Kerstin Gehmlich, Reuters, August 31, 2006
Cachan, France—Squeezed on a row of narrow mattresses, hundreds of African immigrants are refusing to move from a gym outside Paris, fuelling a heated immigration debate ahead of the 2007 presidential election.
Police evicted several hundred people from France’s largest squat two weeks ago, causing an outcry among rights groups who denounced the move as a “media stunt” by Interior Minister Nicolas Sarkozy to underline his tough immigration stance.
Dozens of illegal immigrants were arrested to be sent back to their country of origin and others agreed to be housed in hotels. But several hundred squatters vowed to stay in the overcrowded gym until authorities find them permanent homes.
“How would I cook my children dinner in a hotel room?” said Fanta Doumbir, sitting on a tiny mattress she shares with her three small sons.
“All I want is a home and some dignity,” said the 29-year-old who came as a refugee from Ivory Coast in 2003.
“Before coming here, I always painted France as this great country, where everything is possible. Like in a film, a country of rights,” she said, looking across what looks like a refugee camp with clothes, toys and food strewn across the floor.

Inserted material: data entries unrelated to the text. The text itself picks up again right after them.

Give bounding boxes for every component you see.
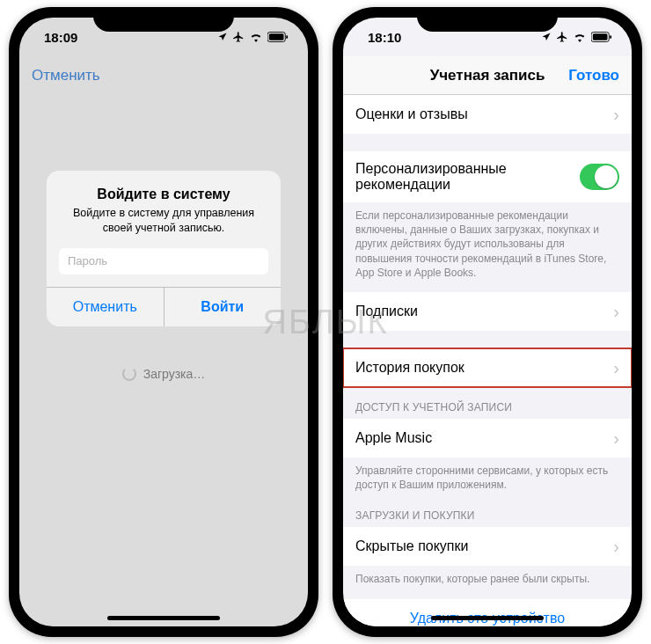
dialog-message: Войдите в систему для управления своей у… (59, 206, 268, 236)
hidden-purchases-row[interactable]: Скрытые покупки › (343, 527, 632, 566)
notch (93, 7, 234, 32)
password-input[interactable] (59, 248, 268, 274)
apple-music-footer: Управляйте сторонними сервисами, у котор… (343, 457, 632, 504)
purchase-history-row[interactable]: История покупок › (343, 348, 632, 387)
notch (417, 7, 558, 32)
account-access-header: ДОСТУП К УЧЕТНОЙ ЗАПИСИ (343, 387, 632, 419)
loading-row: Загрузка… (122, 367, 206, 381)
personalized-recommendations-row[interactable]: Персонализированные рекомендации (343, 151, 632, 202)
chevron-right-icon: › (613, 538, 619, 555)
screen-left: 18:09 Отменить Войдите в систему Войдите… (19, 18, 308, 626)
hidden-footer: Показать покупки, которые ранее были скр… (343, 566, 632, 598)
settings-list[interactable]: Оценки и отзывы › Персонализированные ре… (343, 95, 632, 626)
dialog-cancel-button[interactable]: Отменить (47, 288, 165, 326)
subscriptions-row[interactable]: Подписки › (343, 292, 632, 331)
airplane-icon (556, 31, 568, 43)
done-button[interactable]: Готово (568, 67, 619, 84)
personalized-footer: Если персонализированные рекомендации вк… (343, 202, 632, 292)
chevron-right-icon: › (613, 106, 619, 123)
remove-device-button[interactable]: Удалить это устройство (343, 599, 632, 627)
downloads-header: ЗАГРУЗКИ И ПОКУПКИ (343, 504, 632, 527)
phone-left: 18:09 Отменить Войдите в систему Войдите… (9, 7, 318, 637)
location-icon (541, 32, 552, 42)
personalized-toggle[interactable] (580, 164, 619, 190)
spinner-icon (122, 367, 136, 381)
battery-icon (267, 32, 289, 42)
status-time: 18:09 (44, 30, 77, 45)
nav-bar: Отменить (19, 56, 308, 95)
status-time: 18:10 (368, 30, 401, 45)
cell-label: История покупок (355, 360, 464, 376)
location-icon (217, 32, 228, 42)
status-icons (217, 31, 289, 43)
home-indicator (431, 616, 544, 620)
cell-label: Персонализированные рекомендации (355, 161, 580, 193)
svg-rect-1 (269, 33, 284, 40)
dialog-signin-button[interactable]: Войти (165, 288, 282, 326)
cell-label: Подписки (355, 304, 418, 319)
chevron-right-icon: › (613, 429, 619, 447)
chevron-right-icon: › (613, 303, 619, 320)
cell-label: Скрытые покупки (355, 538, 468, 554)
dialog-backdrop: Войдите в систему Войдите в систему для … (19, 95, 308, 626)
cancel-button[interactable]: Отменить (32, 67, 100, 84)
nav-bar: Учетная запись Готово (343, 56, 632, 95)
chevron-right-icon: › (613, 359, 619, 377)
apple-music-row[interactable]: Apple Music › (343, 419, 632, 457)
cell-label: Apple Music (355, 430, 432, 446)
phone-right: 18:10 Учетная запись Готово Оценки и отз… (333, 7, 642, 637)
svg-rect-5 (610, 35, 611, 39)
status-icons (541, 31, 612, 43)
signin-dialog: Войдите в систему Войдите в систему для … (47, 171, 281, 326)
home-indicator (107, 616, 220, 620)
airplane-icon (232, 31, 245, 43)
svg-rect-2 (286, 35, 288, 39)
ratings-reviews-row[interactable]: Оценки и отзывы › (343, 95, 632, 134)
wifi-icon (573, 32, 587, 42)
svg-rect-4 (593, 33, 608, 40)
cell-label: Оценки и отзывы (355, 106, 468, 122)
wifi-icon (249, 32, 263, 42)
loading-label: Загрузка… (143, 367, 206, 381)
screen-right: 18:10 Учетная запись Готово Оценки и отз… (343, 18, 632, 626)
dialog-title: Войдите в систему (59, 187, 268, 202)
battery-icon (591, 32, 612, 42)
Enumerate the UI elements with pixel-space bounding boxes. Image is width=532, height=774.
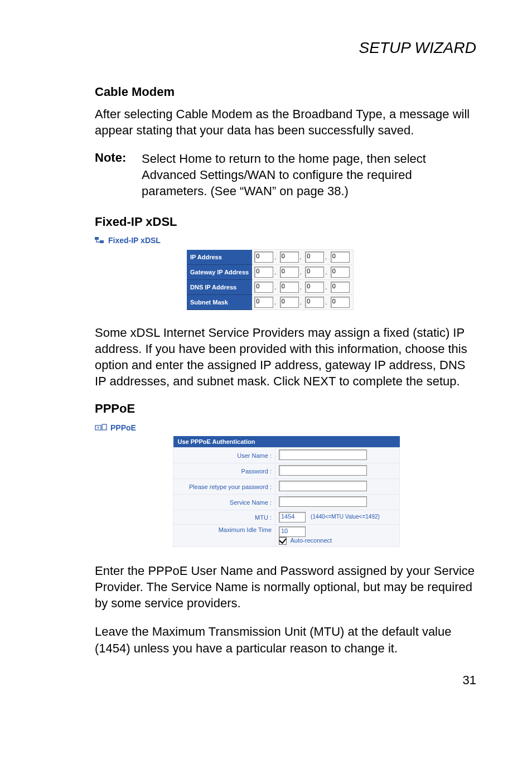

Doumbir said she had moved into the squat because she had been unable to find an apartment despite her residency papers, a fate shared by thousands of poor French and immigrant families crammed into shabby hotels or living with friends.
Some 300,000 families are waiting for state-subsidised housing in the greater Paris region, officials say.
EYEING THE ELECTION
Immigration and poverty are set to be major issues in the 2007 poll after angry youths—many of them descendants of immigrants—rioted in poor suburbs last year.
Sarkozy, the conservatives’ presidential frontrunner, tightened French immigration rules in reaction to the riots and decided to expel thousands of illegal immigrants this year.
Socialist frontrunner Segolene Royal criticised the evacuation as a publicity stunt and said many occupants were doing menial jobs that long-standing French residents did not want.
“If Madame Royal wants us to accept all illegal immigrants . . . she should tell the French that,” Sarkozy riposted.
There are some 4.9 million immigrants resident in France, official data show. Officials estimate between 200,000 and 400,000 illegal foreigners live in the country.